[Task to complete] Return the following from the records below: each line, word for word, starting with the line that contains "Brynnen McIver (865, 1098)" and going on through the line that contains "三國志 ‧ 戰略版 (234, 670)", with nothing outside that range.

[Records to process]
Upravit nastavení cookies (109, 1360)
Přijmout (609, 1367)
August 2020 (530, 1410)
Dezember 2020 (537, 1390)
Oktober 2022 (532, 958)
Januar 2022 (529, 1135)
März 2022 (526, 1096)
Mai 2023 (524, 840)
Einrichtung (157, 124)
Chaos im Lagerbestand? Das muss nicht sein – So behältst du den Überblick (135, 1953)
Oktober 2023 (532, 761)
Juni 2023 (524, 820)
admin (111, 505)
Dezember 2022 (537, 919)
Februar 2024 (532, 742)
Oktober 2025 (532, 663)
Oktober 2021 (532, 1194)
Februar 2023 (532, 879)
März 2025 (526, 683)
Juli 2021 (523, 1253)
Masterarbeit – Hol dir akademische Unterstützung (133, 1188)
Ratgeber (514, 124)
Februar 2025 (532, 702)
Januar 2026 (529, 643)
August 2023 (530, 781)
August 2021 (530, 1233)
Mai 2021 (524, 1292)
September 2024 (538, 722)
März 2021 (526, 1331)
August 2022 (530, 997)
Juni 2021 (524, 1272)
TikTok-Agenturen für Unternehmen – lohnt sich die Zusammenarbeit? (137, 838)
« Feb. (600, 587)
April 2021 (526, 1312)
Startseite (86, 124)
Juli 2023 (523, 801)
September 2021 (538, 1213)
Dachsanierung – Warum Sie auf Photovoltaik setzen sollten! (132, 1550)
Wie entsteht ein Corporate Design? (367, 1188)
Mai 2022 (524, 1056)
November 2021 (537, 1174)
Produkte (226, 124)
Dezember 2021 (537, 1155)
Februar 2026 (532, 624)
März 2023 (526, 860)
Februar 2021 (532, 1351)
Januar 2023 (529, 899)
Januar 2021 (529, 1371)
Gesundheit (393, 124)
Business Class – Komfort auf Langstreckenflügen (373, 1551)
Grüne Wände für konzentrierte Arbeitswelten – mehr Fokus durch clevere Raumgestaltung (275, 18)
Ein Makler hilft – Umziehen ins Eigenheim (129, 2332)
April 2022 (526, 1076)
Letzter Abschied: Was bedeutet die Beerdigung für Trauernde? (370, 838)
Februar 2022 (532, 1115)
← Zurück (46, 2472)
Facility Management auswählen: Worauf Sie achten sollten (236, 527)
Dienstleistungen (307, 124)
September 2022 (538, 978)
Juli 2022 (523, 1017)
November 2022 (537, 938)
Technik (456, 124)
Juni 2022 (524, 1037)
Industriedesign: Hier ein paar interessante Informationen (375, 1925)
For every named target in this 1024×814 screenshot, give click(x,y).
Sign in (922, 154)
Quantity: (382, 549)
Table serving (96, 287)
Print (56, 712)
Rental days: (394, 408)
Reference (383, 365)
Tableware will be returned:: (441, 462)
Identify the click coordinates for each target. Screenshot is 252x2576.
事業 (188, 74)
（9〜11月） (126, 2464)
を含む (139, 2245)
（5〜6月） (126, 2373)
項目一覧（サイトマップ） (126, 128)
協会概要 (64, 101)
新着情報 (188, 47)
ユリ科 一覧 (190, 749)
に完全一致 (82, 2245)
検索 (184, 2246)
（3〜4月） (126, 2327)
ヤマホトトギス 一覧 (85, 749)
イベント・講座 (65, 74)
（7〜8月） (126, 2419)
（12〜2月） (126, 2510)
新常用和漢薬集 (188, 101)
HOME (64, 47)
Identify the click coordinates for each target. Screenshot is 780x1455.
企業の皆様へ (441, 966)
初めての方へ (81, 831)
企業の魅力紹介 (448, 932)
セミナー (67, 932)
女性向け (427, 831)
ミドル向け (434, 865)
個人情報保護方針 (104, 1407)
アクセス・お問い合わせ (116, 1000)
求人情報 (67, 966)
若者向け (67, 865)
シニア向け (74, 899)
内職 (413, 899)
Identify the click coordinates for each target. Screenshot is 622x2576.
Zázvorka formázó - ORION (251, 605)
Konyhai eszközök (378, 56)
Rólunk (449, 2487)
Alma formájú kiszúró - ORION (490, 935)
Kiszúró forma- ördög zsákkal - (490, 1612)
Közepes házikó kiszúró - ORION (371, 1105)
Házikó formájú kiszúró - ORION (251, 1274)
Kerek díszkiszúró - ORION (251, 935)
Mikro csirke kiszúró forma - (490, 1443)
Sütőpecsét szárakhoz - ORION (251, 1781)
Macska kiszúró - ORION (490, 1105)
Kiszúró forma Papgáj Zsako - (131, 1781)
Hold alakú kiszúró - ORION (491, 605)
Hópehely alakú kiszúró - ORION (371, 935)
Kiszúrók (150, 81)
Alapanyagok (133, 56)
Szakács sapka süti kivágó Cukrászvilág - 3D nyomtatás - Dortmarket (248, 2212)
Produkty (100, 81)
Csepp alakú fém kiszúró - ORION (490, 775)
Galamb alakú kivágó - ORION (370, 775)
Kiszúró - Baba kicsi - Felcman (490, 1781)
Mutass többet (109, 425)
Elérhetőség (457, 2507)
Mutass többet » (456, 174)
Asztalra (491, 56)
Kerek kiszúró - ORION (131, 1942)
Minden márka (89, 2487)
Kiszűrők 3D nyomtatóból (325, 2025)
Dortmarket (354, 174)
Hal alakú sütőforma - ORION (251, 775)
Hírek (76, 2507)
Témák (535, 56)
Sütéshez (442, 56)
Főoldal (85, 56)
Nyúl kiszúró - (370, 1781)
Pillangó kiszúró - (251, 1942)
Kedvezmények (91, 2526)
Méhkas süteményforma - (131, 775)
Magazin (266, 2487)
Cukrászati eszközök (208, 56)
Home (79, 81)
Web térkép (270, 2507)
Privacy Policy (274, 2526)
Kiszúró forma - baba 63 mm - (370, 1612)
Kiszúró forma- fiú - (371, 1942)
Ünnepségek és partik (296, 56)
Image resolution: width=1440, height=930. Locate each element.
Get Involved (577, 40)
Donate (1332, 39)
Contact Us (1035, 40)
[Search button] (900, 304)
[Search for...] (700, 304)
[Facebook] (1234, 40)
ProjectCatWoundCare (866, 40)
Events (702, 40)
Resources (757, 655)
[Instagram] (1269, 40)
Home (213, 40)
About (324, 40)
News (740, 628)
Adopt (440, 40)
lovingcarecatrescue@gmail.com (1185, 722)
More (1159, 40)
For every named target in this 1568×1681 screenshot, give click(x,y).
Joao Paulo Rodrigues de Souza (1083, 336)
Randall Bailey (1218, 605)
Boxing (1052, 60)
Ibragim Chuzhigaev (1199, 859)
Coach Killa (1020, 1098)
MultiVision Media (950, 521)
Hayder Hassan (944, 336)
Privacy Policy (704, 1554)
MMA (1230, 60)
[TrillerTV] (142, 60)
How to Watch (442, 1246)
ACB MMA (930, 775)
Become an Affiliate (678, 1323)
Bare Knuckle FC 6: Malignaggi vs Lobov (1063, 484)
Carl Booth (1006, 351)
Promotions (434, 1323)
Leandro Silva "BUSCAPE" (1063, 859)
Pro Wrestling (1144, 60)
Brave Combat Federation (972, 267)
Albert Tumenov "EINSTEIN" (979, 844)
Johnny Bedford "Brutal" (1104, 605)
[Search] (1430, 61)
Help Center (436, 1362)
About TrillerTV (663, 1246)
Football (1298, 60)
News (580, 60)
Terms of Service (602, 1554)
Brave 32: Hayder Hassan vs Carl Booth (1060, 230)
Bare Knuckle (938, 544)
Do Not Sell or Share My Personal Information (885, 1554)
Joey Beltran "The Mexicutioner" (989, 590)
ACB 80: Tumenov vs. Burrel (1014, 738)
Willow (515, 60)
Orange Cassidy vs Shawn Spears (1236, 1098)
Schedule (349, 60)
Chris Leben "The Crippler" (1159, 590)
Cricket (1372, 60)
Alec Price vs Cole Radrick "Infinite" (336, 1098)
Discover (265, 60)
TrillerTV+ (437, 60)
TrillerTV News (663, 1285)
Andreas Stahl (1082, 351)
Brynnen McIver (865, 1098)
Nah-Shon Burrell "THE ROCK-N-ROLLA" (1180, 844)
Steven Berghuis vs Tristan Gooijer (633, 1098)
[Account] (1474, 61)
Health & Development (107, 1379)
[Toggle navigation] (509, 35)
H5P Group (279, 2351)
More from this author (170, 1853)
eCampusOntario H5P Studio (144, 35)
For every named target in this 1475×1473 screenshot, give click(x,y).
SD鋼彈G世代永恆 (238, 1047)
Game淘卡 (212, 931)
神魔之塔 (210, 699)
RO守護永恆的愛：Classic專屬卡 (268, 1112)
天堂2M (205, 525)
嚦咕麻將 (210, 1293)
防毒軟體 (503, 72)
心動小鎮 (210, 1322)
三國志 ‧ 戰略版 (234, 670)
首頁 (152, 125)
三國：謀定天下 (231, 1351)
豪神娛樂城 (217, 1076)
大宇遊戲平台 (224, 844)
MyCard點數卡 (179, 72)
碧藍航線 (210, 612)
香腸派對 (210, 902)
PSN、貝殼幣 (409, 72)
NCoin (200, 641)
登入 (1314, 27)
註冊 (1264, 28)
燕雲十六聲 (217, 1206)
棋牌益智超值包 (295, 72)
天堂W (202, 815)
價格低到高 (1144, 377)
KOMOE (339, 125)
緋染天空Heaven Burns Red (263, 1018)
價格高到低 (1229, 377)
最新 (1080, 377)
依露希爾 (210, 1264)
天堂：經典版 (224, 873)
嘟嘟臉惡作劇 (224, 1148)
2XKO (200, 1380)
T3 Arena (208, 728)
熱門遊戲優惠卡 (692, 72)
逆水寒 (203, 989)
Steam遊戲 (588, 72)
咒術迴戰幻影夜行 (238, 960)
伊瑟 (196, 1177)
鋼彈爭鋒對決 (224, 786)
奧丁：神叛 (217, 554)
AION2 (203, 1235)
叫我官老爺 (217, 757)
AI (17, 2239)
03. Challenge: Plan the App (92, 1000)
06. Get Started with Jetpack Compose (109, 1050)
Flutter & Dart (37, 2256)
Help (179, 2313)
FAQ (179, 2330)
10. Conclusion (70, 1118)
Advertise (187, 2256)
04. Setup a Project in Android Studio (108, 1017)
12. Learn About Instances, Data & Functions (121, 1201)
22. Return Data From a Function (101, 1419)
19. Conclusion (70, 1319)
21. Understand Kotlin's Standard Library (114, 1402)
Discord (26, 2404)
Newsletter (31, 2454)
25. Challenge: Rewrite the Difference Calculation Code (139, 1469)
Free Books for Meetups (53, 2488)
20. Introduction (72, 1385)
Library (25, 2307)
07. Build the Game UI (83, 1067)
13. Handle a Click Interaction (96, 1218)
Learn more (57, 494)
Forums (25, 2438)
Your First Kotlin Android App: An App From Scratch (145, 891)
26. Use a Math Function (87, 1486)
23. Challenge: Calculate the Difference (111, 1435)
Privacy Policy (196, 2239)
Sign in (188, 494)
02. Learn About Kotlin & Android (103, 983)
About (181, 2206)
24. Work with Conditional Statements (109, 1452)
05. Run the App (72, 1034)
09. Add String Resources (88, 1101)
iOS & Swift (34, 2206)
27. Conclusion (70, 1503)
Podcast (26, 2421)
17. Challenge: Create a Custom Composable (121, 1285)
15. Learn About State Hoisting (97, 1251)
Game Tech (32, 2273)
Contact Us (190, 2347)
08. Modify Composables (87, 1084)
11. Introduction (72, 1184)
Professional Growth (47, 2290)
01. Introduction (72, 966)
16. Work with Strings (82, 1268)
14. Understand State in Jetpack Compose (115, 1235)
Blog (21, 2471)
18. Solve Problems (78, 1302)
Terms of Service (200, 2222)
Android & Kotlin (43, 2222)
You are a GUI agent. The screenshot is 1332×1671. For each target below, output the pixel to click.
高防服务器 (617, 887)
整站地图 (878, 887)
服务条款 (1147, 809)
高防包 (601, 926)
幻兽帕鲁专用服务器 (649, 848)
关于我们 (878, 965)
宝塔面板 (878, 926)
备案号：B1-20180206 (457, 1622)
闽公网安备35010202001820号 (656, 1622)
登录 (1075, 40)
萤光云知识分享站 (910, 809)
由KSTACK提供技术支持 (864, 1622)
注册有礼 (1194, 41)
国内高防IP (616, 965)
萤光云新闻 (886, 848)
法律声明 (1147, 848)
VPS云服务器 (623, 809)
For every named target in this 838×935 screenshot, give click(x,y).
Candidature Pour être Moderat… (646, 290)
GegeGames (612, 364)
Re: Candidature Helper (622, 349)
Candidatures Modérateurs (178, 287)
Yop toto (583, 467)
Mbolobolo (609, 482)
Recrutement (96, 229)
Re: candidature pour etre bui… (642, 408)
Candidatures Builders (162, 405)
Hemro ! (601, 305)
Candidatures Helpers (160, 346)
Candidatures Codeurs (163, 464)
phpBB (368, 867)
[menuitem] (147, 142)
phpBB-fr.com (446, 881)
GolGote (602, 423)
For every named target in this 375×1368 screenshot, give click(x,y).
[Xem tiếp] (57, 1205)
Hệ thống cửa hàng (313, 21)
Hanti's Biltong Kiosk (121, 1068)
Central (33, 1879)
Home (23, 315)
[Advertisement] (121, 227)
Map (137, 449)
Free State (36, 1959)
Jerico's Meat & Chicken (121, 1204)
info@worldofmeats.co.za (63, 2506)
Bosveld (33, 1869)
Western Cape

[Result of the exercise]
Brynnen McIver (865, 1098)
Nah-Shon Burrell "THE ROCK-N-ROLLA" (1180, 844)
Steven Berghuis vs Tristan Gooijer (633, 1098)
[Account] (1474, 61)
Health & Development (107, 1379)
[Toggle navigation] (509, 35)
H5P Group (279, 2351)
More from this author (170, 1853)
eCampusOntario H5P Studio (144, 35)
For every named target in this 1475×1473 screenshot, give click(x,y).
SD鋼彈G世代永恆 (238, 1047)
Game淘卡 (212, 931)
神魔之塔 (210, 699)
RO守護永恆的愛：Classic專屬卡 (268, 1112)
天堂2M (205, 525)
嚦咕麻將 (210, 1293)
防毒軟體 (503, 72)
心動小鎮 (210, 1322)
三國志 ‧ 戰略版 (234, 670)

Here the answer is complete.